Magnetos rarely give out so I'm wondering if you isolated the coil when you did your tests. Testing the coil is easy, connect the meter to the high tension lead and ground, the meter should read from 2.5k to 5k ohms if it reads infinity then scrap the coil. The grounding wire from the coil has to be disconnected and not to be touching anywhere where it can be grounded, the air gap has to be set to specs also , if not, this can fool you into a no spark condition when you attempt to start the engine. The engine also has to spin at a relatively high rpm in order to produce the spark, spinning it by hand will produce nothing. Also it would be a good idea to check the flywheel key, if the key is sheared off and the flywheel has moved by even a millimeter the engine will never run.

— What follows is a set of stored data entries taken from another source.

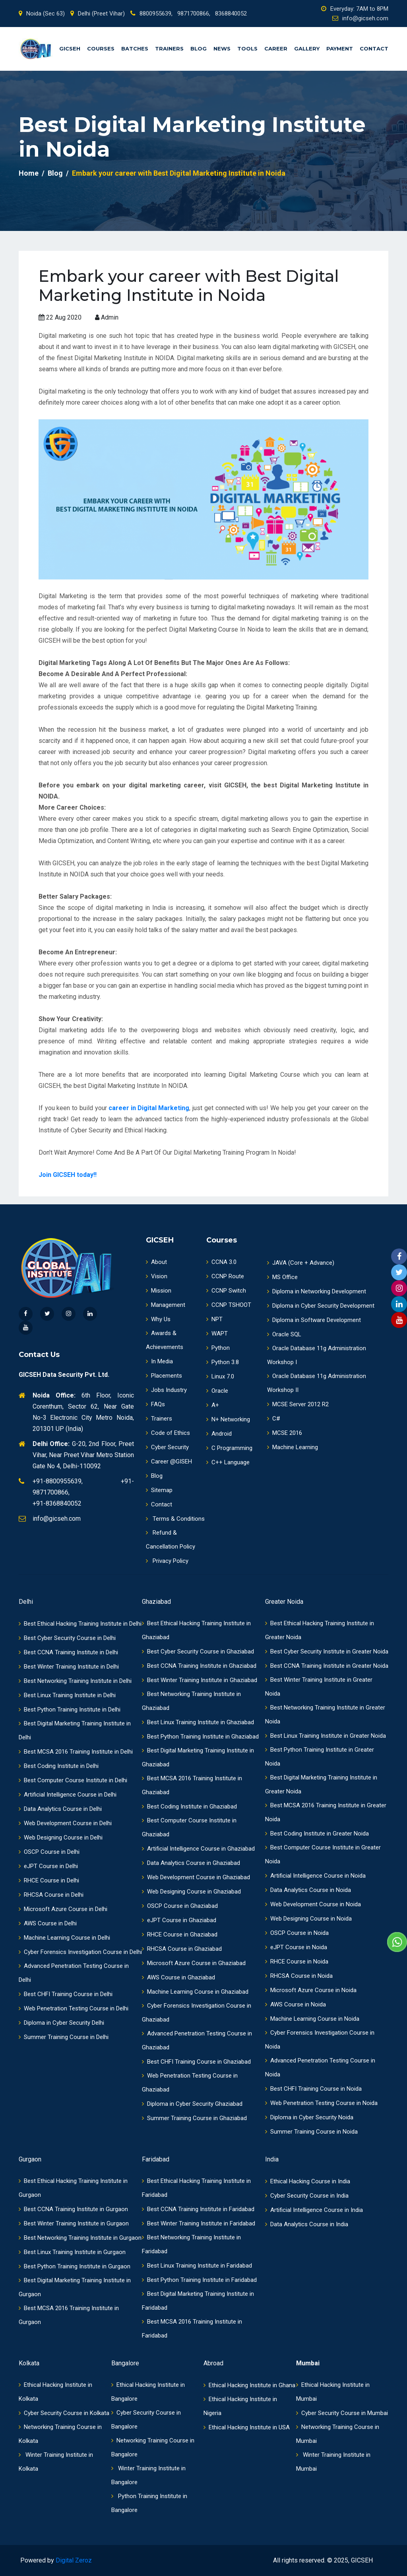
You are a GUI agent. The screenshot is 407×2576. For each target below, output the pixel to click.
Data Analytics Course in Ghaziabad (191, 1863)
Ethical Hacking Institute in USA (247, 2427)
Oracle (217, 1390)
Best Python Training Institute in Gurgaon (74, 2266)
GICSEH (69, 48)
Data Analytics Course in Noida (308, 1890)
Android (219, 1433)
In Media (159, 1361)
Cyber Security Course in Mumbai (342, 2413)
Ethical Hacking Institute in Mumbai (333, 2391)
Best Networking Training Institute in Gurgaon (80, 2237)
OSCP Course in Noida (297, 1932)
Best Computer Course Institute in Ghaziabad (189, 1827)
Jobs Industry (166, 1390)
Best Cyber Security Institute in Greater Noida (326, 1651)
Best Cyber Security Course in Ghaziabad (198, 1651)
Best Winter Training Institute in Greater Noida (318, 1686)
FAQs (155, 1404)
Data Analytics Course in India (306, 2224)
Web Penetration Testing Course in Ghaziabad (190, 2082)
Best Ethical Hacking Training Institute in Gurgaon (73, 2187)
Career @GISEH (169, 1461)
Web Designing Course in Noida (308, 1918)
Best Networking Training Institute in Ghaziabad (191, 1701)
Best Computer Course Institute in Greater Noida (323, 1854)
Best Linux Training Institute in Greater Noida (325, 1735)
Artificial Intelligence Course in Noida (315, 1875)
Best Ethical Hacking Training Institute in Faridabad (196, 2187)
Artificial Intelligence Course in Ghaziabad (198, 1848)
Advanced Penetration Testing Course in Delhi (74, 1972)
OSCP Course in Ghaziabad (180, 1905)
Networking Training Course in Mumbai (337, 2433)
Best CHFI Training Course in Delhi (65, 1994)
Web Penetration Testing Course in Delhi (73, 2008)
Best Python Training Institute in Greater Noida (319, 1756)
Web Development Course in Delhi (65, 1823)
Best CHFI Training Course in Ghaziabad (196, 2061)
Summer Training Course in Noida (311, 2131)
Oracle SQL (284, 1334)
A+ (212, 1405)
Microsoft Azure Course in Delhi (63, 1909)
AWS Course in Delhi (48, 1923)
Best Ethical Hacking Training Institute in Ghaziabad (196, 1630)
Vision (156, 1276)
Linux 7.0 (220, 1376)
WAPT (217, 1333)
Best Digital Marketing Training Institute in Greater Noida (321, 1784)
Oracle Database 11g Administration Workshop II (316, 1383)
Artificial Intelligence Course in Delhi (67, 1794)
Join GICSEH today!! (68, 1174)
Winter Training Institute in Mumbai (333, 2461)
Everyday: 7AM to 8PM (354, 8)
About (156, 1262)
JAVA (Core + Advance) (300, 1262)
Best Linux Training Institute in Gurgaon (72, 2252)
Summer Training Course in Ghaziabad (194, 2118)
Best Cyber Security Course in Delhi (67, 1638)
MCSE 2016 (284, 1432)
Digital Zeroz (74, 2560)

The pdf file will show you how to test the stop switch, it may not be the same as the one you got but it will give you a general idea what to look for.

post back your findings


----------



## ivorytickler (Aug 12, 2009)

thanx again o'man, update on our progress, (we've been up north chasing dropbears)
stop switch/ diodes test aok. both cyclinders have spark. all wiring checked at least three times.
but the &*()*^&%^ thing still won't turn off with the key !
so we're picking up another runner magneto (working and tested) for the other cylinder today, maybe the heat from the fire has done something weird somehow. 
note: we've been reduced to 20th century trial and error fixit methodology in the 21st century.
go figure


----------



## mstpops (Oct 21, 2009)

RE B/S PROBLEMS 
it almost sounds like both the diodes are (OPEN) cannot make ground

check the main switch and your connections to it might be a 6 terminal 
A = REGULATOR / RECTIFIER , B = BAT, M = MAGNETRON KILL TAB, L = LIGHTS/ CARB SOLENOID , S= STARTER SOLENOID TAB G = GROUND 

try running a temp wire from each kill tab wire on eack magnetron and them ground both out at the same time and note what happens if it stops and both magnetrons were firing they are indeed open - then replace DIODES 

Cheers mst pops


----------